Cluster 6. Autism Spectrum Disorder (ASD)-like cluster
This natural TAND cluster includes six items - inflexibility, unusual language, repetitive behaviour, poor eye contact, peer difficulty and delayed/absent language. As outlined above, initial cluster analysis did not include absent/delayed language in the ASD-like cluster, but bootstrapping and factor analysis suggested these characteristics to be more likely to co-occur with ASD-like rather than with other TAND behaviours. TSC is one of the medical conditions most strongly associated with ASD and the symptoms of ASD in TSC seems to map very well with symptoms observed in non-syndromic ASD2,3, 16–18,25,26. It was therefore of interest to see the natural emergence of an ASD-like cluster of behaviours from a clinical perspective.

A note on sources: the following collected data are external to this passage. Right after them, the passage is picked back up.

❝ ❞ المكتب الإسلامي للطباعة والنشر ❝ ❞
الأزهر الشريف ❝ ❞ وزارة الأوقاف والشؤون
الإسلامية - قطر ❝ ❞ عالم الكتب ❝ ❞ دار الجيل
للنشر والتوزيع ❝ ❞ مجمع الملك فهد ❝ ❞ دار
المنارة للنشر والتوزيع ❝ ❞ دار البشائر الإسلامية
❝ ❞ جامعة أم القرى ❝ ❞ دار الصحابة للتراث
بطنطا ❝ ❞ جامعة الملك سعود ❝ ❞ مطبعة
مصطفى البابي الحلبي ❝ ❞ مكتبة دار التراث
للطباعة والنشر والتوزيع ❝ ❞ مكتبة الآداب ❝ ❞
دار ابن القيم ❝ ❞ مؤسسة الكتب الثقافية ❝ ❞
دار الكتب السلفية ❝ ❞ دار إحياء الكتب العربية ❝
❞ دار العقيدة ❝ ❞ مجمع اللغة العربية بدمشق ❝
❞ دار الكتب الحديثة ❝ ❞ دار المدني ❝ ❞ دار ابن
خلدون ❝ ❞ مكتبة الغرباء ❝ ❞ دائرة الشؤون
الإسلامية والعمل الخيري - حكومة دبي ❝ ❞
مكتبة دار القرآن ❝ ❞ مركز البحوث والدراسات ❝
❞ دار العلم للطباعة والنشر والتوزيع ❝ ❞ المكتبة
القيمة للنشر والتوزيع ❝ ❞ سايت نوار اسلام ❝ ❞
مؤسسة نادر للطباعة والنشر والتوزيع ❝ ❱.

Cluster 7. Eat/Sleep cluster
This cluster includes eating and sleeping difficulties. Given that sleeping and eating are fundamental biological/vegetative functions it was not surprising to see them cluster together. High rates of sleep problems have been reported in individuals with TSC27, and deficits in circadian rhythm are now described in animal models of this disorder28. This cluster was not identified in the feasibility study, but this much larger sample suggested that these concerns group together. Importantly, both sleep and eating difficulties cross-load with other clusters, underlining the fact that they often co-occur with other neuropsychiatric difficulties. However, the fact that they cluster independently suggests the need to investigate these in their own right, not only in the context of other so-called co-morbid conditions.
Study Limitations
Firstly, anonymized TAND Checklist data were used here to identify potential natural TAND clusters, and no other sources of information that may be relevant in cluster analysis or factor analysis, such as clinical evaluations or neuropsychological assessments, were included. We acknowledge that it is therefore theoretically possible that other clusters may be identified using different kinds of multi-level data. However, we specifically wanted to use the TAND Checklist for this purpose, given that it is a simple, yet systematic and freely available tool that could easily be implemented in real-life settings around the globe. Pilot validation of the TAND Checklist29 indicated that the TAND Checklist was a valid tool in extrapolating multi-level neuropsychiatric manifestations in TSC. It would be important to include external validation of the natural TAND cluster findings based on TAND Checklist data in relation to expert clinical data as a logical next step. Secondly, we acknowledge that all the data were ‘lifetime’ data. We have therefore to date not examined the developmental pattern of natural TAND clusters, which may have a more dynamic nature than captured here. However, our findings should allow longitudinal examination of natural TAND clusters in future large-scale studies. This should also include examination of the association between age, gender, intellectual ability and other potential correlates of TAND. Thirdly, the current TAND Checklist collects data in a dichotomous fashion. The study was therefore not able to explore the subtleties of severity that may be important to examine in natural TAND clusters in future. Development of a quantified version of the TAND Checklist is currently underway.